A Washington political consultant initially entangled in the Russian Federation investigation was sentenced Friday to three years of probation for illegal lobbying and skirting the ban on foreign donations to President Donald Trump's inaugural committee.

The special counsel's office discovered Patten's criminal activity over the course of its investigation into Russian meddling during the 2016 presidential election, but referred the case to federal prosecutors in Washington, D.C. One of Mueller's top prosecutors, Andrew Weissmann, attended Patten's sentencing hearing.

Presidential inaugural committees are barred from accepting money from foreign nationals - and CNN has reported that prosecutors continue to investigate finances in the Trump inaugural.

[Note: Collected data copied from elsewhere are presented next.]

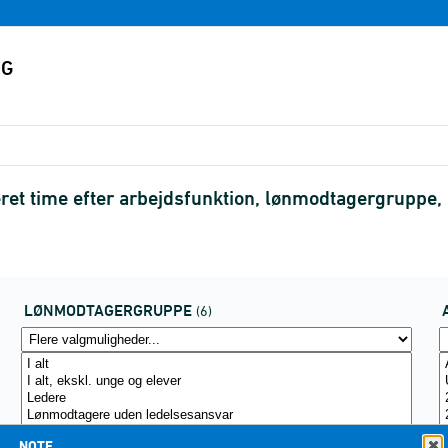
teret time efter arbejdsfunktion, lønmodtagergruppe
LØNMODTAGERGRUPPE
(6)
NOTE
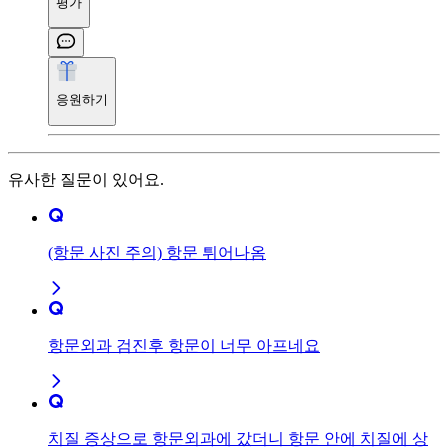
평가
응원하기
유사한 질문이 있어요.
(항문 사진 주의) 항문 튀어나옴
항문외과 검진후 항문이 너무 아프네요
치질 증상으로 항문외과에 갔더니 항문 안에 치질에 상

Craig denies wrongdoing and pleaded not guilty Friday.

Patten also admitted to orchestrating a scheme to purchase tickets for U.S. President Donald Trump's inauguration on behalf of a wealthy Ukrainian client. He also withheld documents from the Senate Select Committee on Intelligence.A condition of his probation is that he continues to participate in a mental health treatment program.

Prosecutors declined to ask for a specific sentence for Patten but told federal Judge Amy Berman Jackson that he gave "substantial assistance" to the Justice Department, according to their legal assessment earlier this week.

But she credited him for cooperating with the government and for taking responsibility for his actions, something the judge said "doesn't happen every day in this courtroom".

Jackson said Patten's conduct was also "markedly different" from that of former Trump campaign chairman Paul Manafort, who carried out a years-long conspiracy to launder money, evade US tax authorities and covertly influence American policy makers on behalf of Ukrainian interests.

Jackson emphasized, just as she did during Manafort's sentencing, that the goal of FARA was to prevent anyone from "undermin [ing] our political discourse".

In addition to the 36 months of probation, the Republican political consultant was sentenced to 500 hours of community service and a $5,000 fine.

Patten's lawyer Stuart Sears said that over the past year his client has "forfeit his career", instead choosing to assist his country in ongoing investigations.

When imposing Friday's sentence, Jackson reprimanded Patten over his crimes, which had taken place over the four-year period, when he worked on behalf of a Ukrainian political party in the U.S.

Patten was a business partner of Konstatin Kilimnik, a Russian-Ukrainian citizen and a Manafort aide who US authorities say has ties to Russian intelligence services.

Sam Patten, a former associate of Paul Manafort, leaves U.S. District Court, Aug. 31, 2018, in Washington, DC.

He was also willing to serve as a witness in one of two cases against Mr. Manafort, who had also worked for the Opposition Bloc.